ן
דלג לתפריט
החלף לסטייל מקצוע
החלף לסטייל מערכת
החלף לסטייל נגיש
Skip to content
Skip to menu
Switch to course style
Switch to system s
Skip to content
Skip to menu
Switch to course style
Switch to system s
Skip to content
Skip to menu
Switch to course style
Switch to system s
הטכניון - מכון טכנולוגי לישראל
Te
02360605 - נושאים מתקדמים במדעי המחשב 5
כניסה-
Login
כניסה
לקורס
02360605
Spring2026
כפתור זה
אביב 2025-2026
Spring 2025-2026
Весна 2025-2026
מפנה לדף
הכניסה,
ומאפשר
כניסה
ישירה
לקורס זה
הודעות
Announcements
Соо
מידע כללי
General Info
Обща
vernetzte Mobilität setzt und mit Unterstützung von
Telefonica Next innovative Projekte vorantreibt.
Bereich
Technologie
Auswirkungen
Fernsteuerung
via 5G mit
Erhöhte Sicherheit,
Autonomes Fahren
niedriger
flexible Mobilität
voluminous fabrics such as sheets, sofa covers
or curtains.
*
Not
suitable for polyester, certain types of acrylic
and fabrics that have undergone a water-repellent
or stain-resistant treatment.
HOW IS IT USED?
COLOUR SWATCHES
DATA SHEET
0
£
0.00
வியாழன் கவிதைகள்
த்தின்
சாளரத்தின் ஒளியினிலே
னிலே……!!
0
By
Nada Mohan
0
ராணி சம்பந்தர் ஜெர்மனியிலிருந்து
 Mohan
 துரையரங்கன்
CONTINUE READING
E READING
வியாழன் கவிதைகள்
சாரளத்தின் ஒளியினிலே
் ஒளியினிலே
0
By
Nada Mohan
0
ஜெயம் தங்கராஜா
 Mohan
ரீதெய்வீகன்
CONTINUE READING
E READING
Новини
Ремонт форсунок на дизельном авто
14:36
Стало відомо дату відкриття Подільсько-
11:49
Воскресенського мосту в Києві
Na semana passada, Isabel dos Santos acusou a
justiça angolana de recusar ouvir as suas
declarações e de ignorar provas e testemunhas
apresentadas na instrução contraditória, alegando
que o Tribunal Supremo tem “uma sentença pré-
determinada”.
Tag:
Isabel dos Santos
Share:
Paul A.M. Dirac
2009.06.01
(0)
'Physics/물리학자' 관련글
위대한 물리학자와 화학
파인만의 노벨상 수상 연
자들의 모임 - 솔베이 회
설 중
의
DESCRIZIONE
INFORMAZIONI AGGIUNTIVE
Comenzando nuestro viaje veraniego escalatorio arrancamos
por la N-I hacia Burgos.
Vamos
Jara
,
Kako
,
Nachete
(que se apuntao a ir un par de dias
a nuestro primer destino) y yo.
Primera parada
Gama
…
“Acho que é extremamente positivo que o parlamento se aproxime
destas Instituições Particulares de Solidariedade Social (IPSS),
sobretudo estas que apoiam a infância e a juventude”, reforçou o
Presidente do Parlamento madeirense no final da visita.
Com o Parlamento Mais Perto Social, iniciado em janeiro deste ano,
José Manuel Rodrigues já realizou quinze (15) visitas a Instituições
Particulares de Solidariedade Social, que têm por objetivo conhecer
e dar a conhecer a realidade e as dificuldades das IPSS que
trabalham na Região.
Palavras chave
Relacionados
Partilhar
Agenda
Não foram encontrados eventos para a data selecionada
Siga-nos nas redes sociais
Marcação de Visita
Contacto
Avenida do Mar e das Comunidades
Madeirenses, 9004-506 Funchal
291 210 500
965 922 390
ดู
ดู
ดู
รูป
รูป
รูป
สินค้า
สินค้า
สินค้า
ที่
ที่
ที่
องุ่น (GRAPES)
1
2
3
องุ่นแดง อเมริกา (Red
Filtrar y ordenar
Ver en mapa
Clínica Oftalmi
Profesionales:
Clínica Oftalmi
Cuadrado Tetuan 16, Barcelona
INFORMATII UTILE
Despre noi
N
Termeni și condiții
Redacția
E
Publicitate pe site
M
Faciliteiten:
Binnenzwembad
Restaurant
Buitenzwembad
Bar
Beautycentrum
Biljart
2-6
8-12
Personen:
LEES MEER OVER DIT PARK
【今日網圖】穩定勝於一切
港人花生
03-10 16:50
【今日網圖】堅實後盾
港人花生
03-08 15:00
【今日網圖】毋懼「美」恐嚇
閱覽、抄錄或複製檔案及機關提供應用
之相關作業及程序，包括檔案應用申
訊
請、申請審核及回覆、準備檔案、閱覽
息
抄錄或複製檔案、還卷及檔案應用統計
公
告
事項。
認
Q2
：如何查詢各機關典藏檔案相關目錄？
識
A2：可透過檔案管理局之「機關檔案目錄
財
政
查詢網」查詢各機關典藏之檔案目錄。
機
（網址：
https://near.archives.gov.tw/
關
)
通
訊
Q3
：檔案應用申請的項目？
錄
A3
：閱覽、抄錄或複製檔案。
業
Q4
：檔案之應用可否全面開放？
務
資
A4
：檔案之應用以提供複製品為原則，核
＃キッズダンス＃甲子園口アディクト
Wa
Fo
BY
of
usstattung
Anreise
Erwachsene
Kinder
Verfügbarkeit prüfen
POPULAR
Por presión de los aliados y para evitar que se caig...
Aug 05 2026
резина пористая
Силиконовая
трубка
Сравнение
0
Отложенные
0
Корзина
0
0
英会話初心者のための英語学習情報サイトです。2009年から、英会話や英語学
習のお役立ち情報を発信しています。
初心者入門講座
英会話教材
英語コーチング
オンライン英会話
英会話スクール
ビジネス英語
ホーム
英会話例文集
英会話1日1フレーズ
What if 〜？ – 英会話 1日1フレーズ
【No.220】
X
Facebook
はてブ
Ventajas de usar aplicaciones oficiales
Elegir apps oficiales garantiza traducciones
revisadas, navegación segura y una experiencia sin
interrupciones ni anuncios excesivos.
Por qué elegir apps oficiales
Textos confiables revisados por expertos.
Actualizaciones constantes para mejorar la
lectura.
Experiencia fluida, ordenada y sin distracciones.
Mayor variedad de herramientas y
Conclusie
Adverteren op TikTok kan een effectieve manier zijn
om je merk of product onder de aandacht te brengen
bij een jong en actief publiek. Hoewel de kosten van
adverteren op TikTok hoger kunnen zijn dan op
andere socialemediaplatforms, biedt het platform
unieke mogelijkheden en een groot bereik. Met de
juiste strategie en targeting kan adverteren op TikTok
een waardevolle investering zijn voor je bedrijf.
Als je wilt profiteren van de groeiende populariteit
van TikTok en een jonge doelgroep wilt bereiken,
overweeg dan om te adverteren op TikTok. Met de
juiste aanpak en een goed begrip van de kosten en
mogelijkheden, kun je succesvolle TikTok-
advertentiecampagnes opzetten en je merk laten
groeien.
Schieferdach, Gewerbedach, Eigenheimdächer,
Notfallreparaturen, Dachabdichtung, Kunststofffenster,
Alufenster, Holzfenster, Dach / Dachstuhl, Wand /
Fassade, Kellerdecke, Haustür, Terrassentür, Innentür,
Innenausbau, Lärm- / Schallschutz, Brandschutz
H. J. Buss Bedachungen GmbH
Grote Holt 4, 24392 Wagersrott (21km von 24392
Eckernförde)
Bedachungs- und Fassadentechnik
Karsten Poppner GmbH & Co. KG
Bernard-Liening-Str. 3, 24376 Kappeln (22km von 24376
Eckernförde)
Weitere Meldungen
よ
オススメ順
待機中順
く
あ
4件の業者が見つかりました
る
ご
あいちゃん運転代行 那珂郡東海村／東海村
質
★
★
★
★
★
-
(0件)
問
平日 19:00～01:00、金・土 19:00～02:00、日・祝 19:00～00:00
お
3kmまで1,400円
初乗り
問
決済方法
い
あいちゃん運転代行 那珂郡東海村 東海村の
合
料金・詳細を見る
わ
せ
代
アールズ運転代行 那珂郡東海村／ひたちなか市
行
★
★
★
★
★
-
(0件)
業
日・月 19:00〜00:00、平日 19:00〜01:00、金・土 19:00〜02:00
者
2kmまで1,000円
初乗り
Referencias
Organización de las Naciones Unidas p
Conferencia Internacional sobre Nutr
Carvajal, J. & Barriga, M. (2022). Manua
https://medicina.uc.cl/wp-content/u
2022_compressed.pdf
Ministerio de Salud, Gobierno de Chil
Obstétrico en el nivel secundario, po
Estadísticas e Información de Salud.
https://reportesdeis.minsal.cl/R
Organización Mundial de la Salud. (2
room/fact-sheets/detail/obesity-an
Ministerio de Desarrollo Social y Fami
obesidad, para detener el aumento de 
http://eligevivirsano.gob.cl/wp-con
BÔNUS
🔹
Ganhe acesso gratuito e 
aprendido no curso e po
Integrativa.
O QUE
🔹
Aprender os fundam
========================================
**What is expected**
Wherever the string "Isabel" occurs in the records above, copy that line.

**Solution to the exercise**
Na semana passada, Isabel dos Santos acusou a
Isabel dos Santos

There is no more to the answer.